WHAT TO DO
Your output should be everything below from the line containing "TƏDBİRLƏR VƏ İMKANLAR" down to the line containing "Сушилки для посуды", both ends included, copied exactly, with pictures left out.

PROVIDED DATA
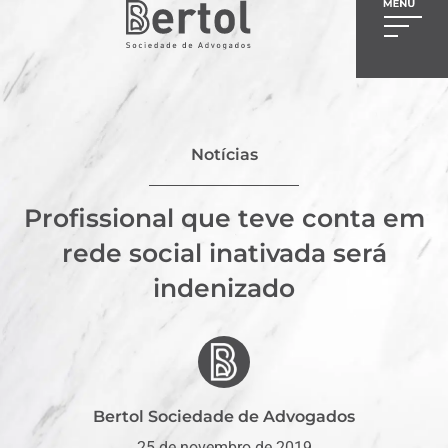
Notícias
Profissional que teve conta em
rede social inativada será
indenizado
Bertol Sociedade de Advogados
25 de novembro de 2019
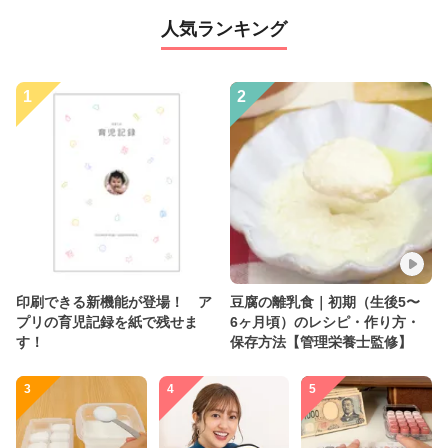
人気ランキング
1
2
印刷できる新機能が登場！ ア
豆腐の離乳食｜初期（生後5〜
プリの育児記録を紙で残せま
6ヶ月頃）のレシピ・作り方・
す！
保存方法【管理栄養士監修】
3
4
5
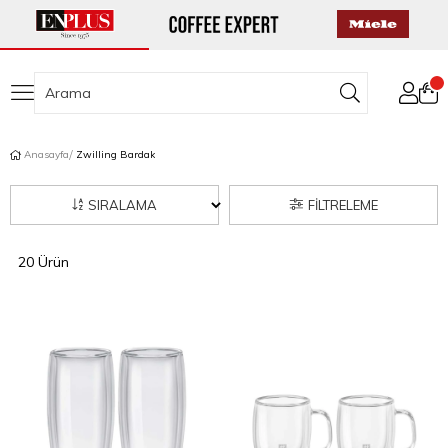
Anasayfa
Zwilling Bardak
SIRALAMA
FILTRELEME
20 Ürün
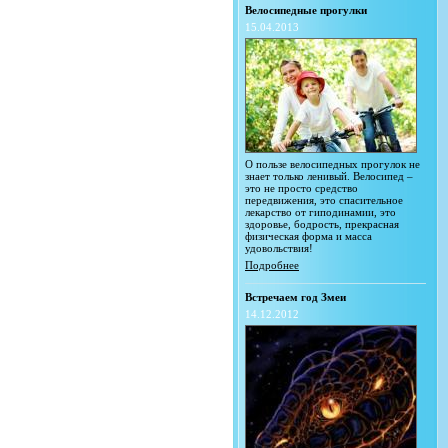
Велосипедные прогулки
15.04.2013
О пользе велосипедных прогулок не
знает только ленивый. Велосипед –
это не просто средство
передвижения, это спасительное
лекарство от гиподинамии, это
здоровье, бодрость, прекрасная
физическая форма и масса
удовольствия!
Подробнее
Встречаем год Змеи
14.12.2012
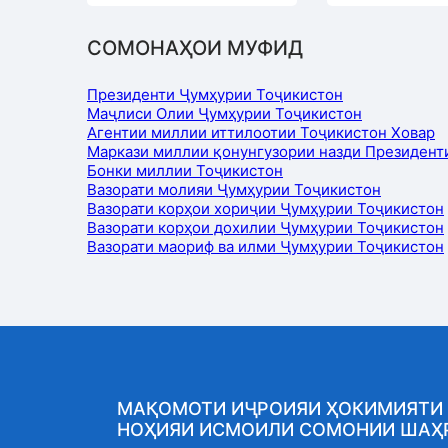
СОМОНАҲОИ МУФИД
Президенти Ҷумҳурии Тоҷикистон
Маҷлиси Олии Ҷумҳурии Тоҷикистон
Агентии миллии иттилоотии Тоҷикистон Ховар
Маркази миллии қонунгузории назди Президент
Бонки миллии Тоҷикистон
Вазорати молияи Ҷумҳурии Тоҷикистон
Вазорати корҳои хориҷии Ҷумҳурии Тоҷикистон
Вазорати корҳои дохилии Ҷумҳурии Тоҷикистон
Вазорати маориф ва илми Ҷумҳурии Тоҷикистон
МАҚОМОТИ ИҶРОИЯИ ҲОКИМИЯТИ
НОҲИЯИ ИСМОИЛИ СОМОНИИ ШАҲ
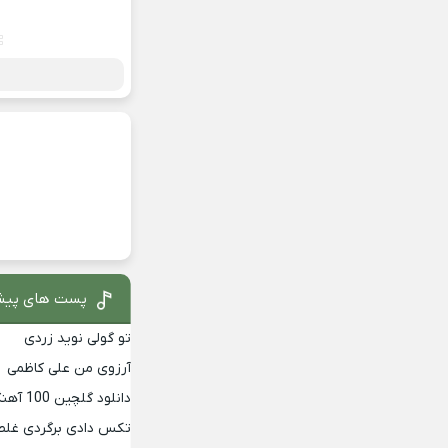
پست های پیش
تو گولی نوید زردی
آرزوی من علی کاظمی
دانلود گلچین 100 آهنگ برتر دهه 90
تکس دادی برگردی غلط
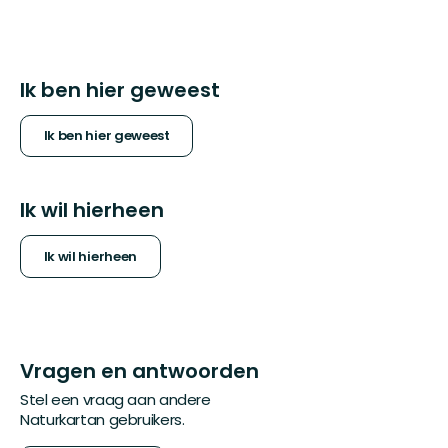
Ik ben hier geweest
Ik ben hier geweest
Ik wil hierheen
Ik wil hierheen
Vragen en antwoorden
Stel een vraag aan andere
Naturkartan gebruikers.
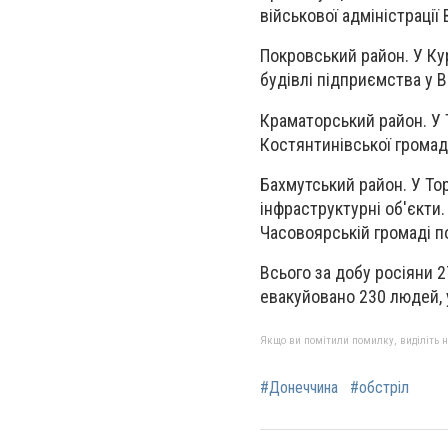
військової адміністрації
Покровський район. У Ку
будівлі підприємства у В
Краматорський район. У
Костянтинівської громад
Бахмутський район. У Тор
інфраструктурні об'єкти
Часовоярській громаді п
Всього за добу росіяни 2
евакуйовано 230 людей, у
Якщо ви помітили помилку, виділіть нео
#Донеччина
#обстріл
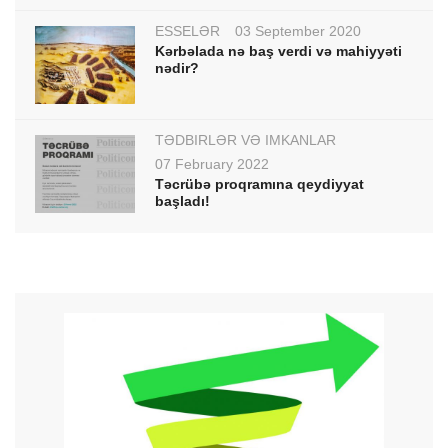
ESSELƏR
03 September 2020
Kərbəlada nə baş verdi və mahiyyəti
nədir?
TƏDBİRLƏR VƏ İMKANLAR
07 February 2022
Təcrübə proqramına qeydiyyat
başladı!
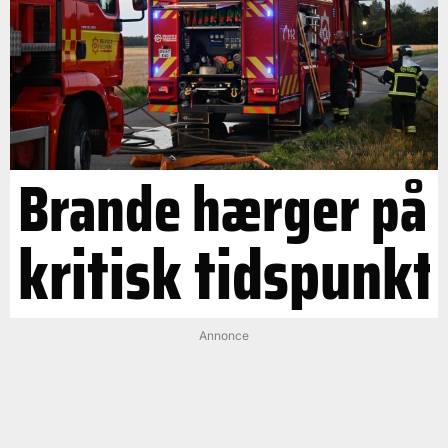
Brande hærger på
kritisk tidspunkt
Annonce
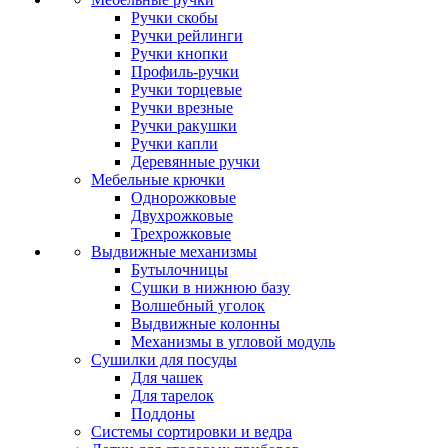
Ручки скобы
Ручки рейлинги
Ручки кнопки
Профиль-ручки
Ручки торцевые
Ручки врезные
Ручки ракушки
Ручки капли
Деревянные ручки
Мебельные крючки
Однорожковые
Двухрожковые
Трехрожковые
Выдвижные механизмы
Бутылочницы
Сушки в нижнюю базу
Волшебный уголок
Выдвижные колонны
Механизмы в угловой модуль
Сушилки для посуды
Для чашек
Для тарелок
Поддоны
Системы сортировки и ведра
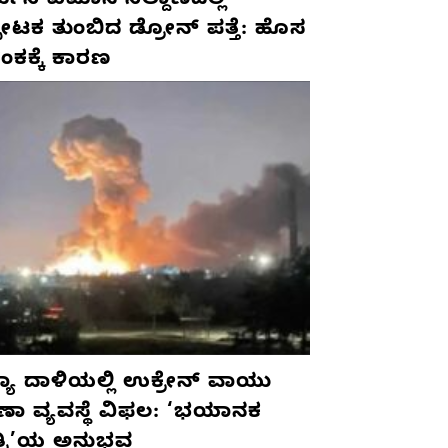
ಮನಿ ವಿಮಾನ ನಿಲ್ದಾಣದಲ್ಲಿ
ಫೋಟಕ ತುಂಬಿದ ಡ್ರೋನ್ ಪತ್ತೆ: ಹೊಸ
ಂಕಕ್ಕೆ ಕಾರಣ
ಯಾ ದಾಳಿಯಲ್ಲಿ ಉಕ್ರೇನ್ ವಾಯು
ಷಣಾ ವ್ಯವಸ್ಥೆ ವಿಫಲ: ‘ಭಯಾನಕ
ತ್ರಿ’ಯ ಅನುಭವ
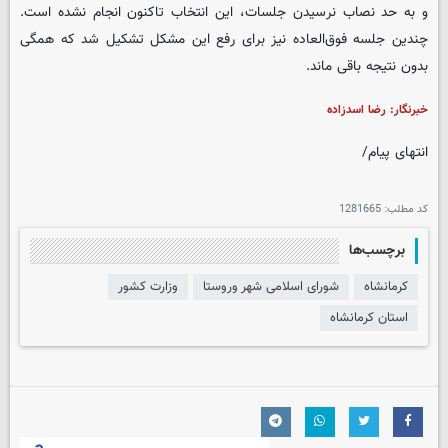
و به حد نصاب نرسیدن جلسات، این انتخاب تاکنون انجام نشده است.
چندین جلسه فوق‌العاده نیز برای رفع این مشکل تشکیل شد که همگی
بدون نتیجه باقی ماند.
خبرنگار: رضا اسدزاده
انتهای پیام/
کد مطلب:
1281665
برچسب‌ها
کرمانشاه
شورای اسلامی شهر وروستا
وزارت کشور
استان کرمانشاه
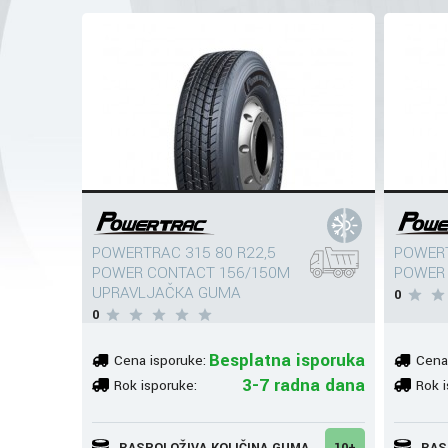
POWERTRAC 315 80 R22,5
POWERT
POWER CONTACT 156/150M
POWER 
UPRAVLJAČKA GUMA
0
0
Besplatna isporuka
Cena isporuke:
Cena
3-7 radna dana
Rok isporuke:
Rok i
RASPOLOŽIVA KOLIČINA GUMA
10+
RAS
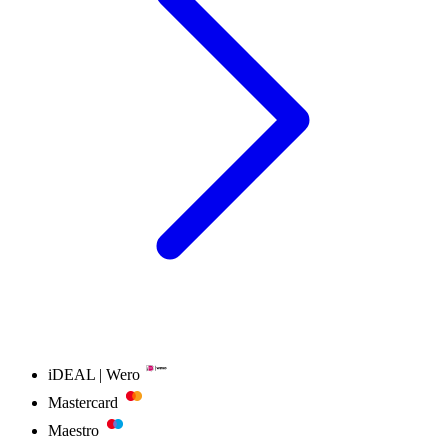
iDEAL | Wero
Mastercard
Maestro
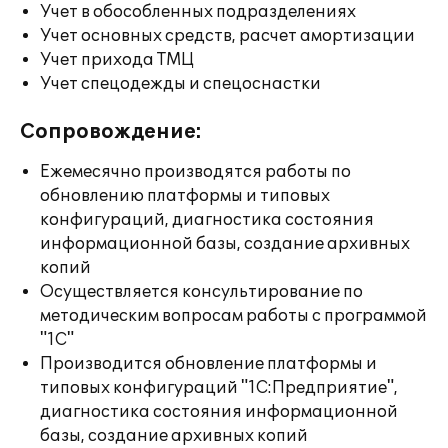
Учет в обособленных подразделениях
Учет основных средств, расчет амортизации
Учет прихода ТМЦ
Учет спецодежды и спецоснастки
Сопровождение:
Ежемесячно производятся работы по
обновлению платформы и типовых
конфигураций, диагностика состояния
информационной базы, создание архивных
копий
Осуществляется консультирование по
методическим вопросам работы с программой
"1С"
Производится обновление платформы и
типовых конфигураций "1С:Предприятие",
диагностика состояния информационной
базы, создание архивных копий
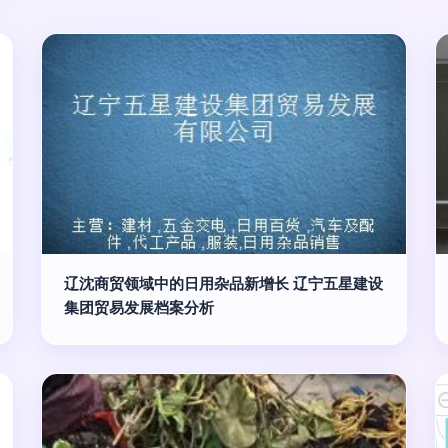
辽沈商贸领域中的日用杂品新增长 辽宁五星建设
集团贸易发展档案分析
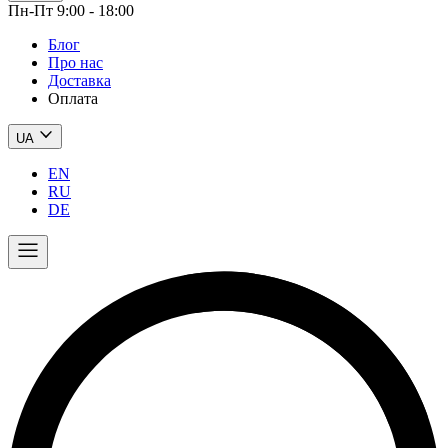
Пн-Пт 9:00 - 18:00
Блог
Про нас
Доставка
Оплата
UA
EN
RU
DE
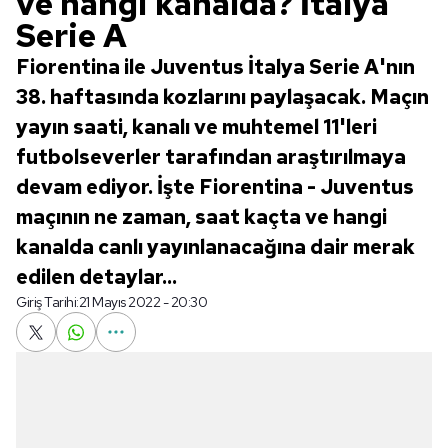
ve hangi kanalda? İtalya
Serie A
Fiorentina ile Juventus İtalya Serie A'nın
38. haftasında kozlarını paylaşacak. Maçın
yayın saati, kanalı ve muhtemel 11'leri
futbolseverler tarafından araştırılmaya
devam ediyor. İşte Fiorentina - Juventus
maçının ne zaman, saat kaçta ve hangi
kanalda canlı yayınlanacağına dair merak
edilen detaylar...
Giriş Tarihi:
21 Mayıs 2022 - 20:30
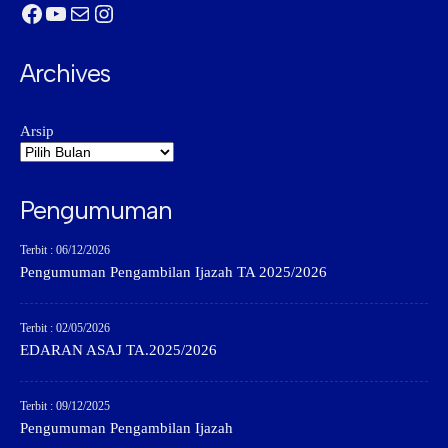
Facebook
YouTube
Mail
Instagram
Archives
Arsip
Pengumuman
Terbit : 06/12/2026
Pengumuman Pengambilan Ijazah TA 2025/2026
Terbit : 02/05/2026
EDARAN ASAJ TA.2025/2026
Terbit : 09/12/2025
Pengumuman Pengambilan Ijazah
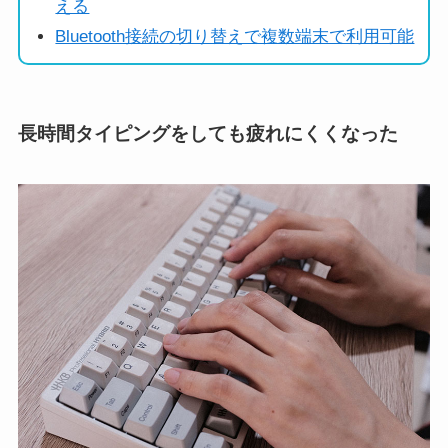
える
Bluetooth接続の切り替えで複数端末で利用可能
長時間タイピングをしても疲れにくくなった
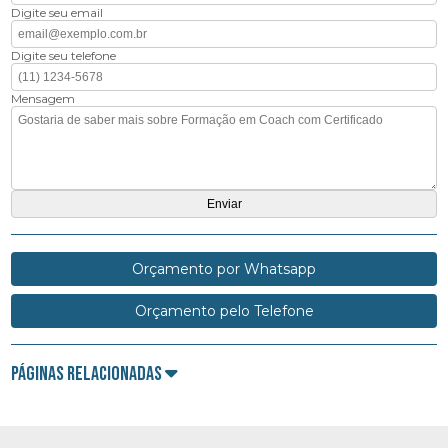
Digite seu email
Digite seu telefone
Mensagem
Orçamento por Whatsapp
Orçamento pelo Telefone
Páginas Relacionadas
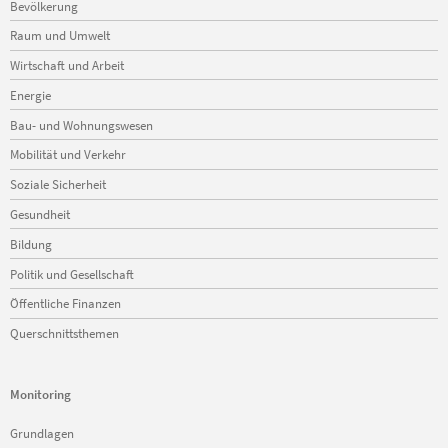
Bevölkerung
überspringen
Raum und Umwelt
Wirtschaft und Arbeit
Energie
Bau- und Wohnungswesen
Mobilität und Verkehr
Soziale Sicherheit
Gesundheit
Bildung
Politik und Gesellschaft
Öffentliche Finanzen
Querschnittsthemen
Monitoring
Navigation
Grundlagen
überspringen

RESPONSE
TƏDBİRLƏR VƏ İMKANLAR
07 February 2022
Təcrübə proqramına qeydiyyat
başladı!
Brande hærger på
kritisk tidspunkt
Annonce
Ручки скобы
Ручки рейлинги
Ручки кнопки
Профиль-ручки
Ручки торцевые
Ручки врезные
Ручки ракушки
Ручки капли
Деревянные ручки
Мебельные крючки
Однорожковые
Двухрожковые
Трехрожковые
Выдвижные механизмы
Бутылочницы
Сушки в нижнюю базу
Волшебный уголок
Выдвижные колонны
Механизмы в угловой модуль
Сушилки для посуды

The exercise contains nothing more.